### Records for processing
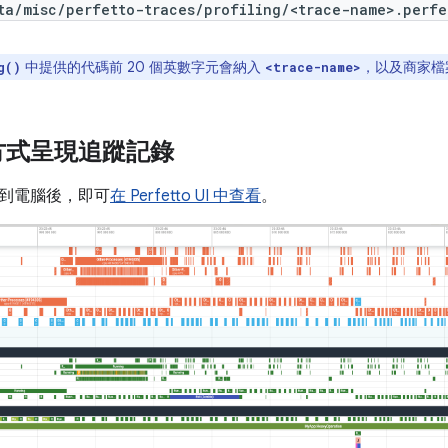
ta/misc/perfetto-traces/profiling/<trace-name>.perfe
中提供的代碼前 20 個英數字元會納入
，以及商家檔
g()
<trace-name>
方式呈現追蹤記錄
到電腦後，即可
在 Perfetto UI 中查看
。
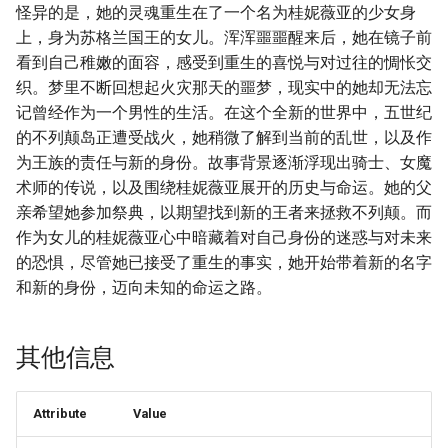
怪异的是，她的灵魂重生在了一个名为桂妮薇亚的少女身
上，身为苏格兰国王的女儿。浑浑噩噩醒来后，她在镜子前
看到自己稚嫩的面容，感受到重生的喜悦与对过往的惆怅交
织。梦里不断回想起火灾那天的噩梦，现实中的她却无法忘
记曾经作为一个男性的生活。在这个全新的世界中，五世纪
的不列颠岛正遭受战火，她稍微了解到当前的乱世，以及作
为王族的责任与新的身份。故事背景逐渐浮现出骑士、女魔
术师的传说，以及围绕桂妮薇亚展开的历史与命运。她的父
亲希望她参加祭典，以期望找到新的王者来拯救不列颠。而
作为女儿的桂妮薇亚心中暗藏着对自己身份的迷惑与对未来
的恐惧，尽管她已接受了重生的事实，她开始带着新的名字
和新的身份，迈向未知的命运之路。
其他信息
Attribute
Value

### Assignment
Note every line in the material with "trace" and copy it.

### Result below
ta/misc/perfetto-traces/profiling/<trace-name>.perfe
<trace-name>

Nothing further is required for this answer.